At least it was easy going on a proper path, during which time we heard both an owl hooting and a woodpecker drilling. The river Otter is evidently a good spot for twitchers! As we neared the coast, we first had to head west through grassy fields before rounding the headland. There was a cold wind which hit us at the more exposed points, and we were walking uphill for the most part, but the grassy terrain was bliss compared to yesterday’s mud. We reached Brandy Head Observation Point, a small building with benches outside for a welcome rest. It was used for operations in WWll, but derives it’s name from much earlier smuggling activities. [I think smuggling will be a theme throughout the south west!]. We were now getting some lovely views of the red cliffs which represent the Triassic period, even older than the Jurassic which gives its name to the entire stretch of coastline between Exmouth and Poole given World Heritage status. An even lovelier sight was the convenient holiday park where we would have another civilised lunch [though the gin and tonics were an eye watering price!].
Whereas there had been periods of sunshine yesterday, today the full cloud cover made for a gloomy atmosphere and chilly conditions, though whilst walking we were warm enough. The path angled inland and upwards through woods, and there was plenty more mud, though the myriad tree roots gave our feet some purchase. When we emerged from this section we could see Sidmouth in the valley below, and beyond, the ups and downs we would have to tackle the next day. First was the descent into town, through a grassy area that serves as a garden of remembrance, with benches, plaques and flowers dedicated to loved ones. On the edge of town, we passed two rather grand hotels harking back to the Edwardian era, but Sidmouth is still popular, the place was buzzing with crowds enjoying its genteel seaside charm even though we were ahead of the school Easter break. We aimed for the Dukes Inn, where we planned to have a drink and get the passport stamped [we could have stayed there too, but it was quite pricey, so we had opted for an AirBnB room instead]. Unfortunately, Dukes was closed, and I was bemoaning the curse of the passport, when we were directed to the Elizabeth hotel next door – the receptionist there was very helpful and actually went into Dukes to find the stamp for me [I think they must have the same ownership]. As we threaded our way through the town to our stay, we stopped to buy sandwiches for the next day – I had the feeling tomorrow’s lunch would not be such a comfortable affair, the weather was beginning to worsen. Wind, rain, and heavy fog awaited – find out how much we suffered in the next post!
LEG 7 DAYS 3/4
DAY 3 SIDMOUTH TO BRANSCOMBE

As well as my photos, I record voice memos to remind me of our walks, but replaying today’s notes, I struggled to hear my voice over the sound of the howling wind. Sidmouth was grey and gloomy as we started our first ascent out of town. The terrain was still muddy, but the fields still had a fair covering of grass offering some purchase, and typical coast path steps with wooden risers in super steep sections. What we were really fighting though was the gusting wind – I hope to post my video of Paul, as you can’t get any sense of the wind’s power from my pics.

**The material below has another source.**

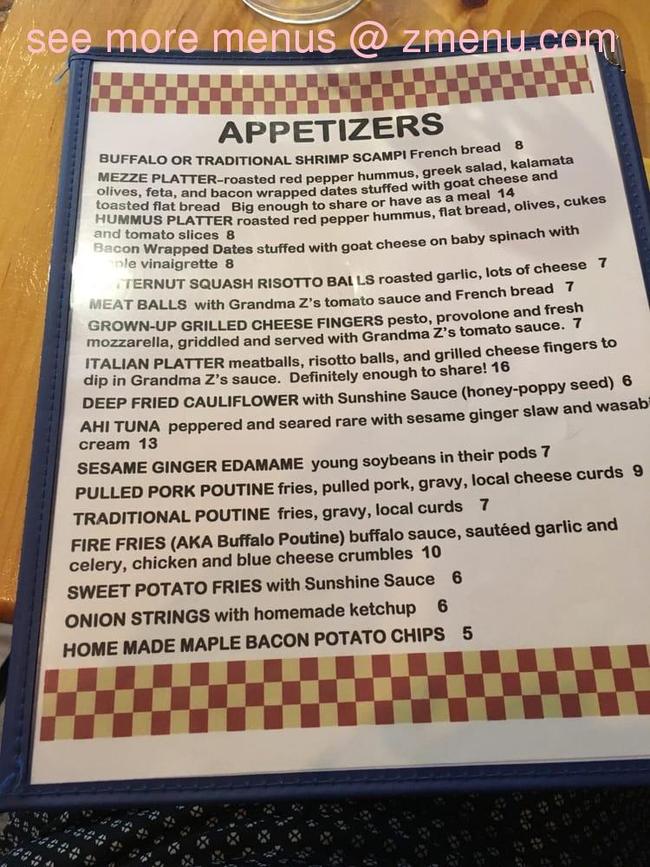 Image resolution: width=650 pixels, height=867 pixels. Identify the location of knot in wood table top. (474, 3). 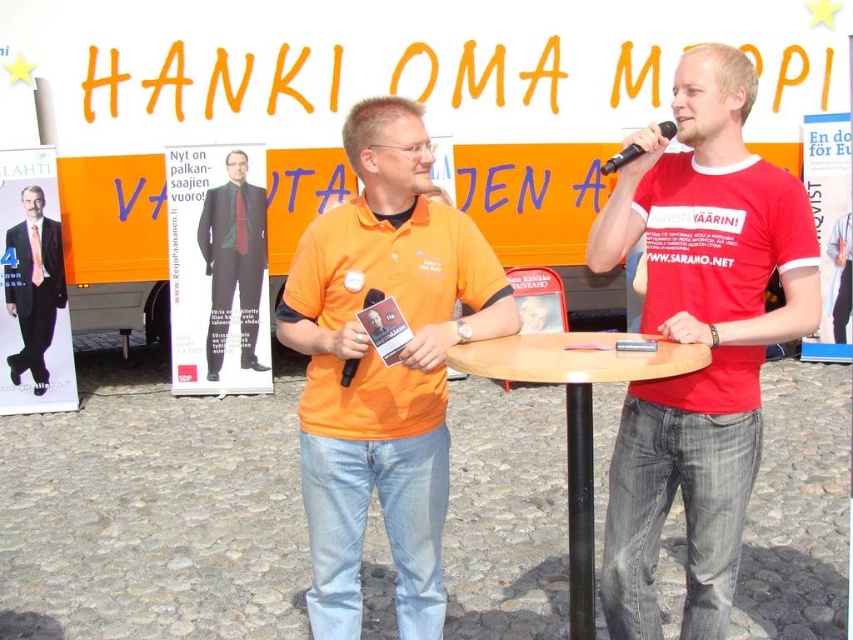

After a tough time getting up to the cliff top east of Sidmouth, we enjoyed a respite from the wind as for a while we were sheltered by trees. This was only too brief though, because soon we were facing the multiple hazards of slipping on mud, close to the cliff edge, while exposed to the wind again. A steep set of steps took us back down to sea level at Weston Beach, where we sat on some broken slabs for the second worst picnic ever [see the Kingston to Kimmeridge blog for the league topper]. Sandwiches accompanied by lashings of cold rain to the soundtrack of the surf crashing against the shingle – it felt wild and lonely, though I suppose we’re never too far from civilisation!
Following lunch, I experienced one of the least dignified moments of my entire life, and as this is a warts and all account, you won’t be spared either! The beach was deserted, so Paul had no problem relieving himself, and I thought I would attempt an al fresco wee for the first time in years.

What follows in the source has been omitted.